**HOW TO COMPLETE THIS TASK**
The response must be made up of the lines in the entries below that contain "Privilège".

**MATERIAL PROVIDED**
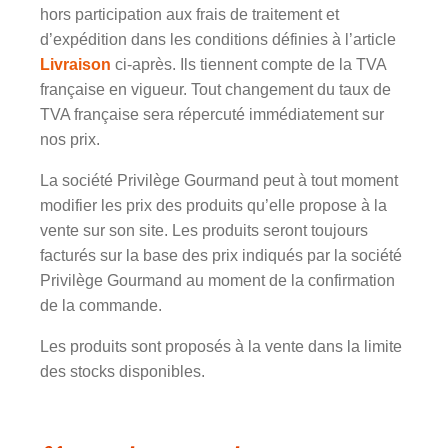
hors participation aux frais de traitement et
d’expédition dans les conditions définies à l’article
Livraison
ci-après. Ils tiennent compte de la TVA
française en vigueur. Tout changement du taux de
TVA française sera répercuté immédiatement sur
nos prix.
La société Privilège Gourmand peut à tout moment
modifier les prix des produits qu’elle propose à la
vente sur son site. Les produits seront toujours
facturés sur la base des prix indiqués par la société
Privilège Gourmand au moment de la confirmation
de la commande.
Les produits sont proposés à la vente dans la limite
des stocks disponibles.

**OUTPUT BELOW**
La société Privilège Gourmand peut à tout moment
Privilège Gourmand au moment de la confirmation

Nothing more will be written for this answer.